Thanks to the Wildlife Conservation Society, Tanzanian National Parks (TANAPA) are now using dogs to detect illicit ivory. Jenny, a Belgian Malinois dog, and Dexter, an English springer spaniel, recently helped seize four elephant tusks in a village outside Tanzania’s Ruaha National Park, leading to the arrest of an alleged poacher. The dogs are members of a new team of specially trained dogs that undergo a rigorous two-year training before being deployed.
Following a tipoff, Jenny and her handler examined a house in the village during a late night search, and successfully detected four concealed elephant tusks hidden in plastic under a parked vehicle.
The tusks are small, TANAPA officials report, and have presumably come from “young elephants that had not even reached middle age”. The ivory bust led to the arrest of one man, who is now reportedly assisting the Tanzanian authorities with their investigation.
“This ivory bust shows what a powerful tool the detection dog unit is,” WCS Project Director Aaron Nicholas said in a statement. “It adds to the government’s strategy to curb elephant poaching in Tanzania.

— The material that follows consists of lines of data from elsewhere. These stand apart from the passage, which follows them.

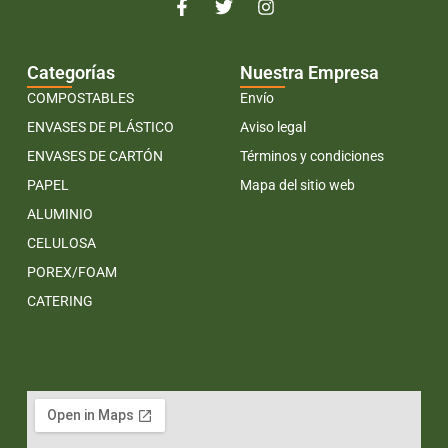
Categorías
Nuestra Empresa
COMPOSTABLES
Envío
ENVASES DE PLÁSTICO
Aviso legal
ENVASES DE CARTÓN
Términos y condiciones
PAPEL
Mapa del sitio web
ALUMINIO
CELULOSA
POREX/FOAM
CATERING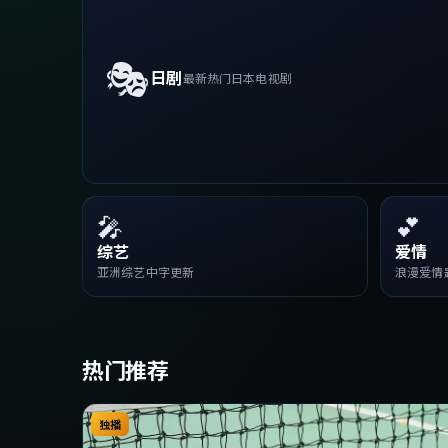
🎭
日剧
最新热门日本电视剧
🎤
💕
综艺
爱情
亚洲综艺中字更新
浪漫爱情
热门推荐
独播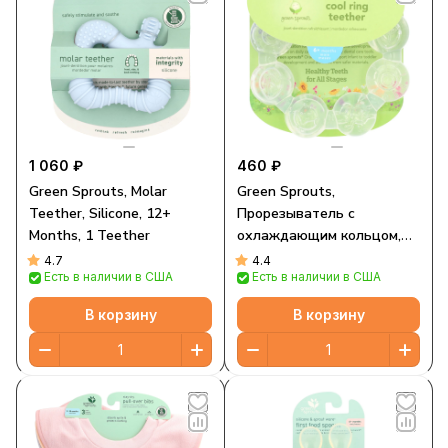
1 060 ₽
460 ₽
Green Sprouts, Molar
Green Sprouts,
Teether, Silicone, 12+
Прорезыватель с
Months, 1 Teether
охлаждающим кольцом,
для детей от 6 месяцев,
4.7
4.4
Есть в наличии в США
Есть в наличии в США
прозрачный, 1
прорезыватель
В корзину
В корзину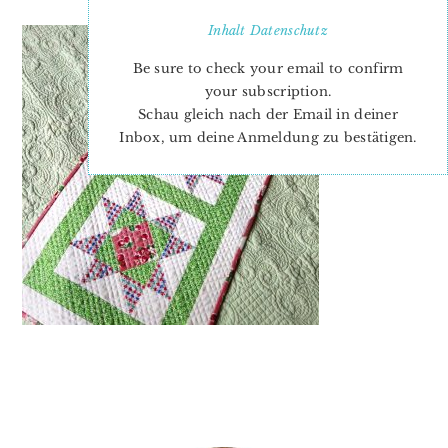
Inhalt
Datenschutz
Be sure to check your email to confirm
your subscription.
Schau gleich nach der Email in deiner
Inbox, um deine Anmeldung zu bestätigen.
PRIMARY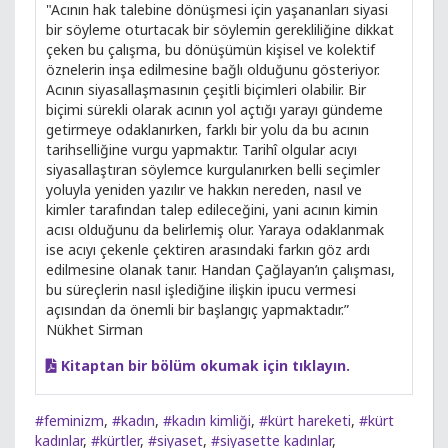
"Acının hak talebine dönüşmesi için yaşananları siyasi
bir söyleme oturtacak bir söylemin gerekliliğine dikkat
çeken bu çalışma, bu dönüşümün kişisel ve kolektif
öznelerin inşa edilmesine bağlı olduğunu gösteriyor.
Acının siyasallaşmasının çeşitli biçimleri olabilir. Bir
biçimi sürekli olarak acının yol açtığı yarayı gündeme
getirmeye odaklanırken, farklı bir yolu da bu acının
tarihselliğine vurgu yapmaktır. Tarihî olgular acıyı
siyasallaştıran söylemce kurgulanırken belli seçimler
yoluyla yeniden yazılır ve hakkın nereden, nasıl ve
kimler tarafından talep edileceğini, yani acının kimin
acısı olduğunu da belirlemiş olur. Yaraya odaklanmak
ise acıyı çekenle çektiren arasındaki farkın göz ardı
edilmesine olanak tanır. Handan Çağlayan’ın çalışması,
bu süreçlerin nasıl işlediğine ilişkin ipucu vermesi
açısından da önemli bir başlangıç yapmaktadır.”
Nükhet Sirman
Kitaptan bir bölüm okumak için tıklayın.
#feminizm
,
#kadın
,
#kadın kimliği
,
#kürt hareketi
,
#kürt
kadınlar
,
#kürtler
,
#siyaset
,
#siyasette kadınlar
,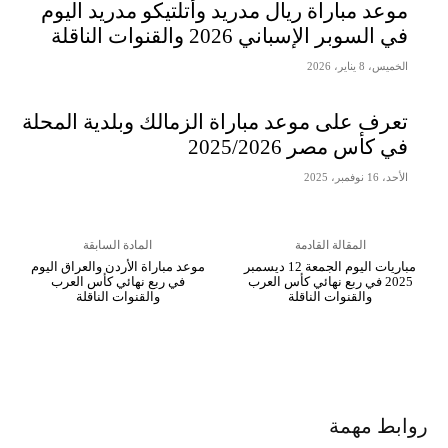
موعد مباراة ريال مدريد وأتلتيكو مدريد اليوم
في السوبر الإسباني 2026 والقنوات الناقلة
الخميس، 8 يناير، 2026
تعرف على موعد مباراة الزمالك وبلدية المحلة
في كأس مصر 2025/2026
الأحد، 16 نوفمبر، 2025
المقالة القادمة
المادة السابقة
مباريات اليوم الجمعة 12 ديسمبر
موعد مباراة الأردن والعراق اليوم
2025 في ربع نهائي كأس العرب
في ربع نهائي كأس العرب
والقنوات الناقلة
والقنوات الناقلة
روابط مهمة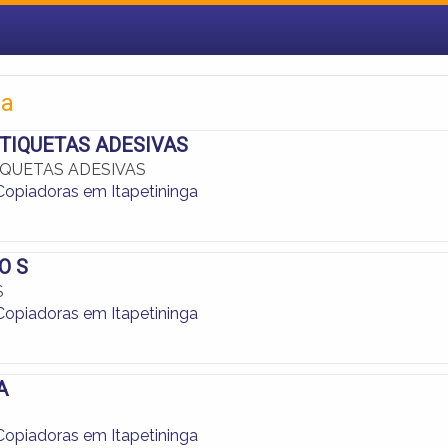
ga
TIQUETAS ADESIVAS
IQUETAS ADESIVAS
 Copiadoras em Itapetininga
O S
S
 Copiadoras em Itapetininga
A
 Copiadoras em Itapetininga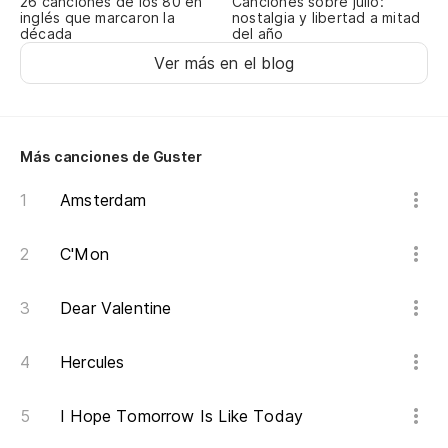
Canciones sobre julio:
26 canciones de los 80 en
O 
nostalgia y libertad a mitad
inglés que marcaron la
del año
década
Or
Ver más en el blog
Po
Y 
Más canciones de Guster
Amsterdam
Y 
An
C'Mon
Vi
Dear Valentine
Ca
Hercules
No
I Hope Tomorrow Is Like Today
Co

Well done to the TANAPA handlers and staff and our four legged front-line friends.”
Tanzania is an elephant poaching hot spot. Elephant numbers in the country have declined by more than 60 percent between 2009 and 2014, according to a recent survey by the Tanzanian government.
The tusks have come presumably from “young elephants that had not even reached middle age”, experts say.